[WORK ORDER]:
Set down every entry word for word. Omit the pictures.

(Stored data entries)
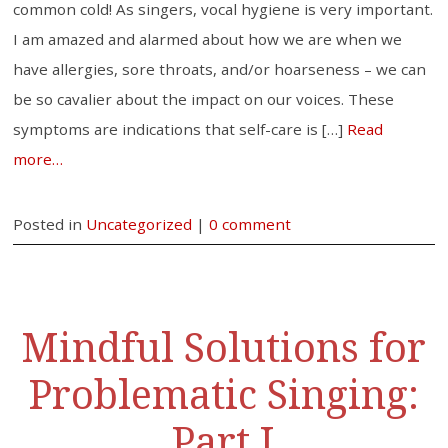
common cold! As singers, vocal hygiene is very important.
I am amazed and alarmed about how we are when we
have allergies, sore throats, and/or hoarseness – we can
be so cavalier about the impact on our voices. These
symptoms are indications that self-care is […]
Read
more…
Posted in
Uncategorized
|
0 comment
Mindful Solutions for
Problematic Singing:
Part I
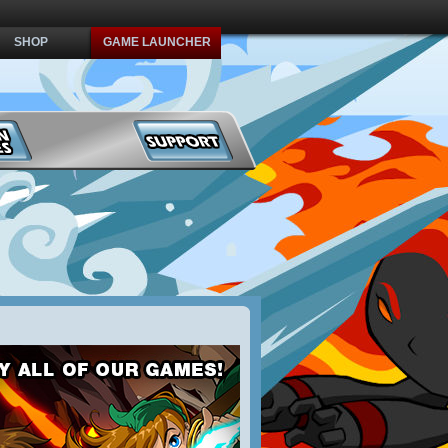
SHOP
GAME LAUNCHER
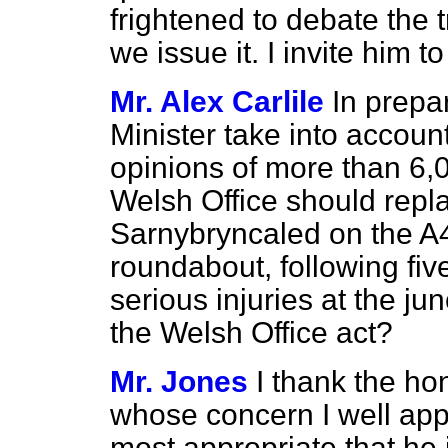
frightened to debate the 
we issue it. I invite him 
Mr. Alex Carlile
In prepar
Minister take into accoun
opinions of more than 6,0
Welsh Office should repla
Sarnybryncaled on the A
roundabout, following fiv
serious injuries at the jun
the Welsh Office act?
Mr. Jones
I thank the h
whose concern I well appr
most appropriate that he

[EXERCISE SOLUTION]:
common cold! As singers, vocal hygiene is very important.
I am amazed and alarmed about how we are when we
have allergies, sore throats, and/or hoarseness – we can
be so cavalier about the impact on our voices. These
symptoms are indications that self-care is […]
Read
more…
Posted in
Uncategorized
|
0 comment
Mindful Solutions for
Problematic Singing:
Part I
SHOP
GAME LAUNCHER
frightened to debate the 
we issue it. I invite him 
Mr. Alex Carlile
In prepar
Minister take into accoun
opinions of more than 6,0
Welsh Office should repla
Sarnybryncaled on the A
roundabout, following fiv
serious injuries at the jun
the Welsh Office act?
Mr. Jones
I thank the h
whose concern I well appr
most appropriate that he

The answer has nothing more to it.